PAUL THOMAS ANDERSON

Enfant prodige: questi sono i due termini forse più utilizzati per descrivere Paul Thomas Anderson, e non si può certo dare torto a chi lo ha chiamato così. Infatti, il regista californiano, all’età di 33 anni (è nato l’1 gennaio del 1970 a Studio City) ha all’attivo diversi film e molti premi.
Questo suo inizio precoce e la sua escalation in pochi anni si devono anche al fatto che Anderson abbia sempre avuto le idee molto chiare sul suo futuro: già intorno ai sette anni aveva deciso che da grande avrebbe fatto il regista. Suo padre, tra l’altro, aveva lavorato nell’ambiente, facendo il doppiatore (pensate, addirittura in Love Boat!) e creando il personaggio di Ghoulardi (nome che poi Paul darà alla sua compagnia di produzione), un presentatore in costume che introduceva i film dell’orrore su una stazione televisiva locale di Cleveland. Anderson sostiene che suo padre non ebbe mai grande successo perché era un pessimo attore, e non si può escludere che egli sia stato spinto, almeno in parte, ad intraprendere una carriera nel campo cinematografico dalle ambizioni fallite del padre.
Non si può dire che Anderson fosse un bravo studente e, infatti, dovette lasciare la scuola per i suoi continui litigi con i compagni e i brutti voti. In seguito provò a frequentare alcune università e scuole di cinema, ma senza mai concluderle.
Per alcuni anni lavorò anche per la televisione, come assistente di produzione in vari film, video e quiz.
La svolta nella sua carriera avvenne nel 1993, quando, dopo aver scritto e diretto il suo primo cortometraggio, “Cigarettes & Coffee”, lo presentò al Sundance Film Festival. In seguito, al Sundance Institute Filmmaker’s Workshop, una specie di laboratorio, fu in grado di realizzare il suo primo lungometraggio, “Hard Eight” (inizialmente intitolato “Sidney”), basato su una sceneggiatura che aveva scritto intorno ad un attore: Philip Baker Hall.
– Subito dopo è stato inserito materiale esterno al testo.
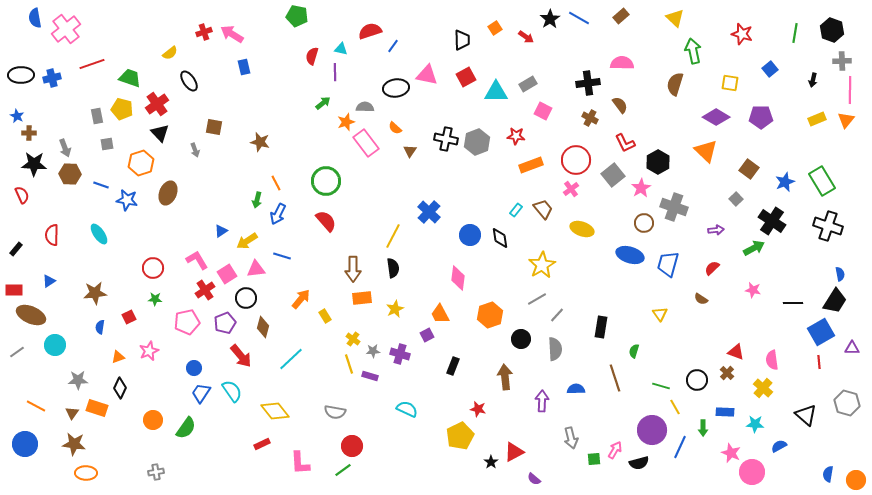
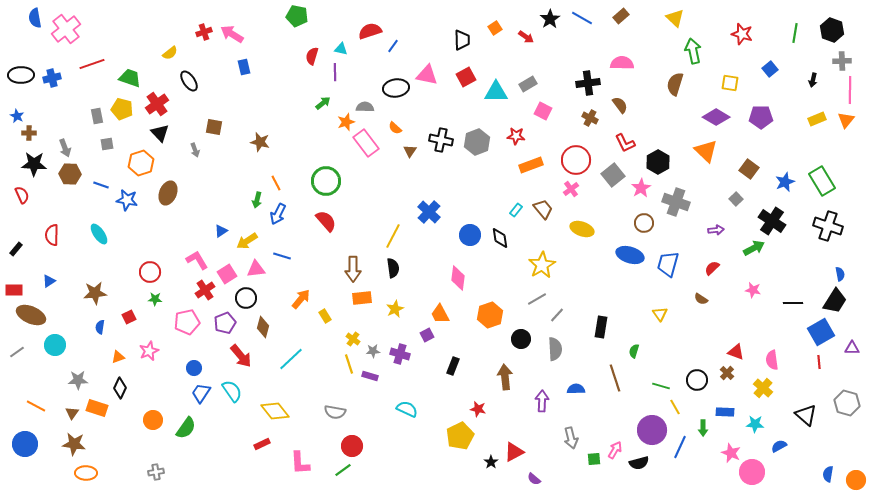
blue line at (579, 18): moved 3 px right
black cross at (446, 139): moved 5 px left, 1 px down
gray cross at (674, 207): moved 2 px right, 5 px up
red circle at (153, 268): moved 3 px left, 4 px down
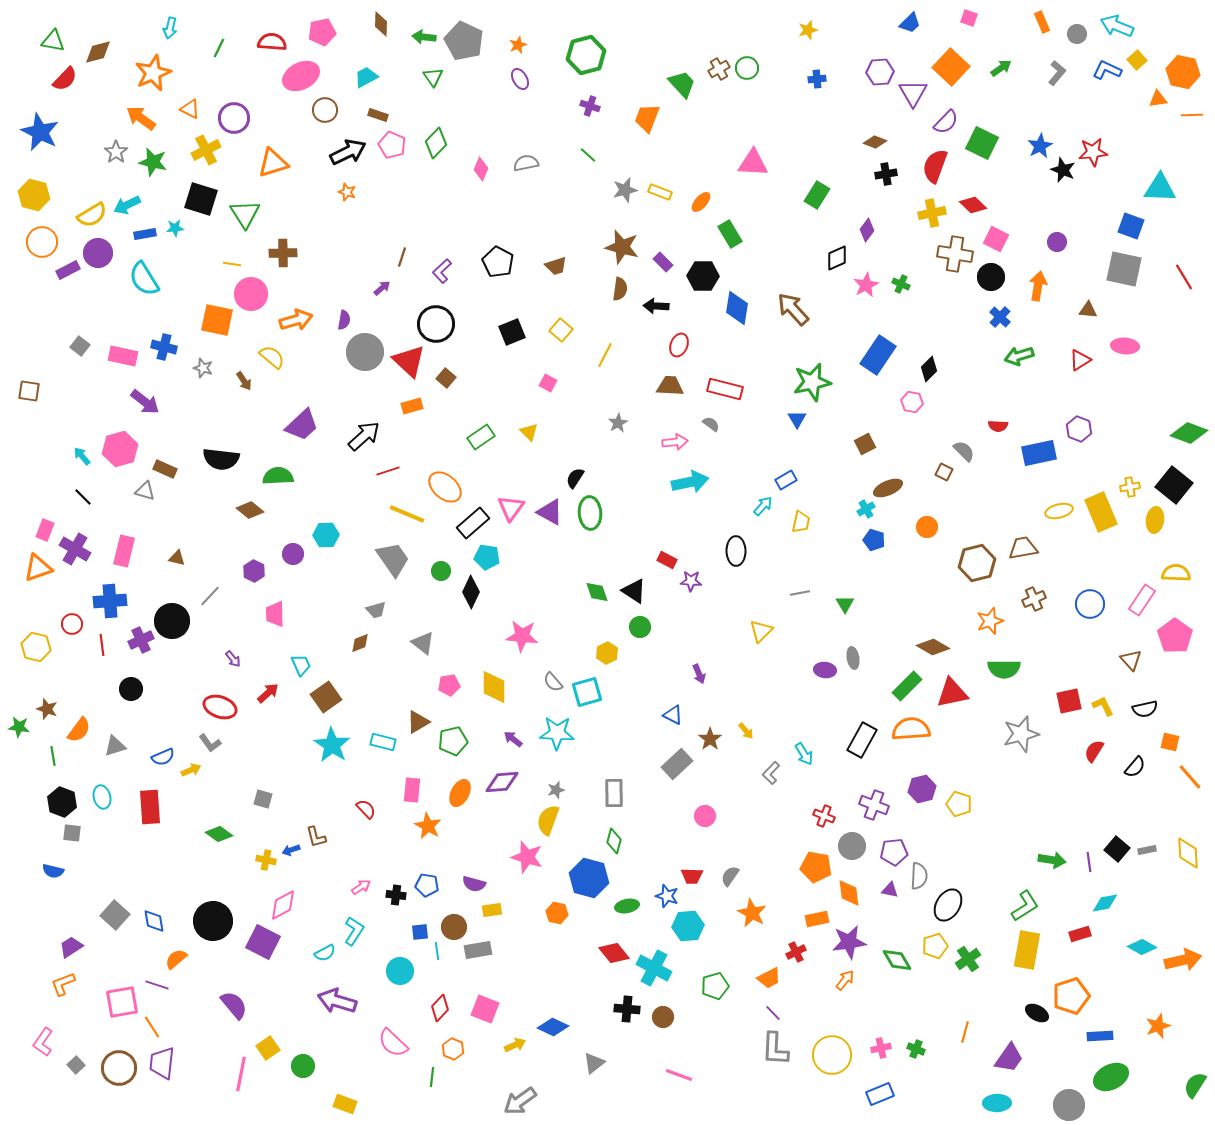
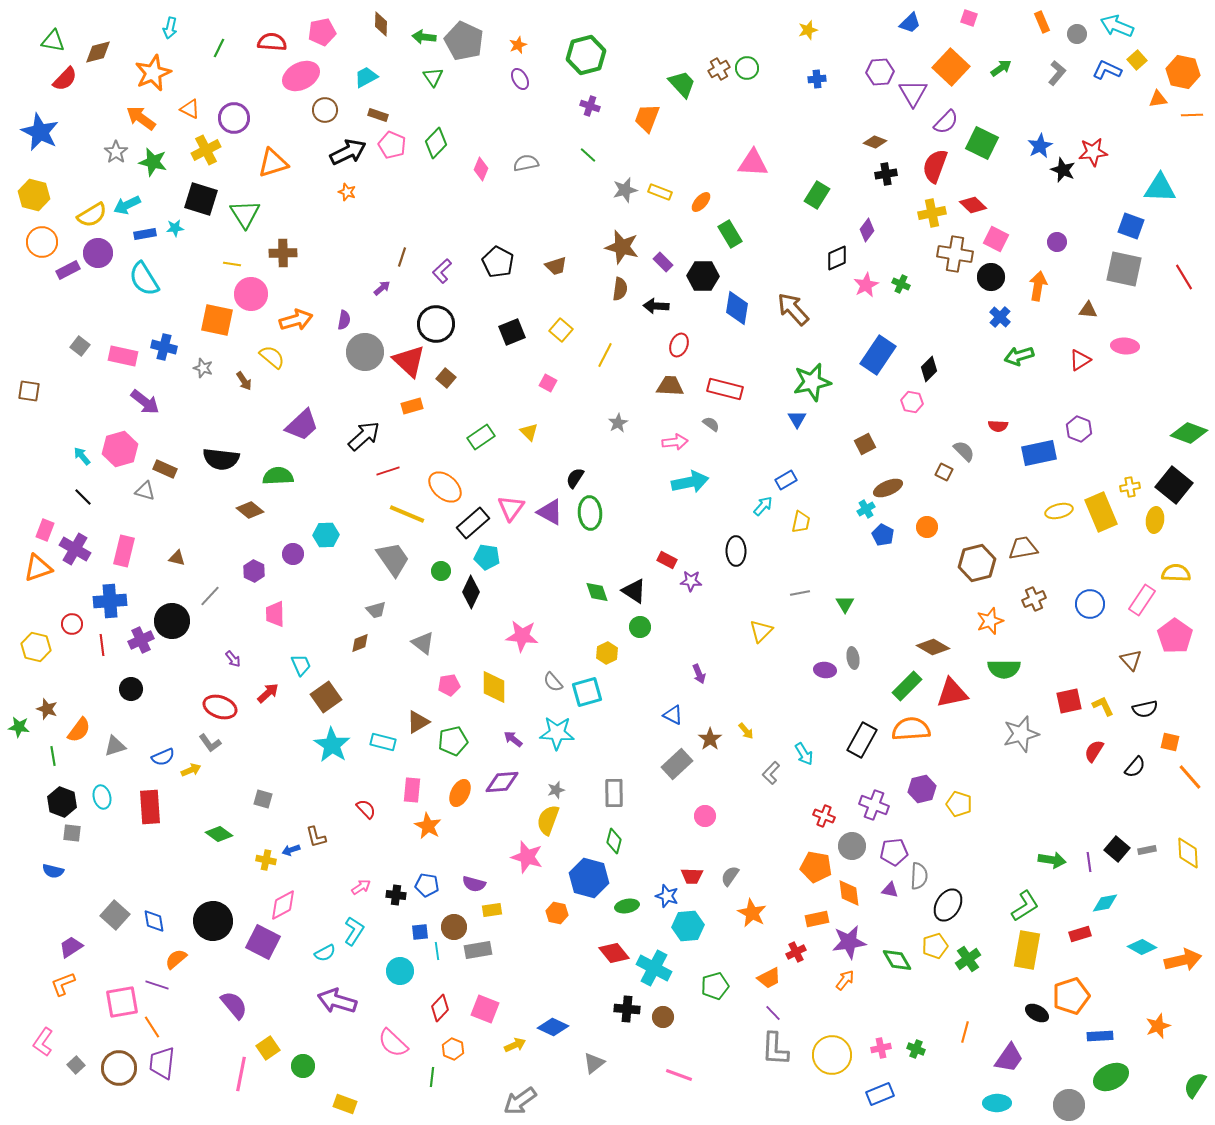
blue pentagon at (874, 540): moved 9 px right, 5 px up; rotated 10 degrees clockwise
Quest’ultimo aveva partecipato anche al suo cortometraggio e il film nasceva essenzialmente dal desiderio di conoscere meglio quest’uomo. Al laboratorio, oltre che con lui, ebbe anche la possibilità di lavorare con altri attori che sarebbero stati nel film, tra cui John C. Reilly, che ritroveremo anche in altri suoi lavori. Infatti, una delle caratteristiche principali di P. T. Anderson è quella di lavorare quasi sempre con gli stessi attori, oltre ad ambientare tutti i suoi film nella San Fernando Valley, perché, come sostiene lui stesso, lì si sente a casa, può trovare tutte le locations necessarie, ma soprattutto perché, dopo una giornata di lavoro, gli piace dormire nel suo letto!
Durante quest’esperienza, le cose più importanti che imparò furono quasi tutte sul come muoversi nell’industria cinematografica e sul come proteggere il suo lavoro dalle case di produzione e di distribuzione.
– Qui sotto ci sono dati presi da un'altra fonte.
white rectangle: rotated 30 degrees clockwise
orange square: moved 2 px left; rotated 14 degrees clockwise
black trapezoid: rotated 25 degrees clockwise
Nel 1997 fu la volta di “Boogie Nights”, storia di una specie di “famiglia allargata” nell’industria della pornografia e sull’importante passaggio dagli anni ’70 agli anni ’80, dalla permissività all’intolleranza. La storia era nata con il nome di “The Dirk Diggler’s Story”, dal nome del protagonista, un ragazzo che non combina niente nella vita, fino a quando non scopre di avere una “vocazione” e diventa una porno star di successo, tanto da montarsi la testa e cadere in rovina. Ma qui ad essere narrata non è solo la crisi del singolo, bensì quella di un’intera industria, quella del cinema per adulti, dovuta al passaggio dalla pellicola all’home video. L’atmosfera da grande famiglia e le grandi feste in piscina della prima parte, ricordano ciò che creava Robert Altman con gli attori durante la lavorazione dei suoi film e che P. T. Anderson conosceva bene (ma ne parleremo più avanti). Anche qui ritroviamo molti dei soliti attori, con l’aggiunta della straordinaria Julianne Moore, nel ruolo della porno star tossicodipendente dalla vocazione materna (che tenta di rifarsi con tutti della mancanza del suo unico vero figlio, che le è stato tolto).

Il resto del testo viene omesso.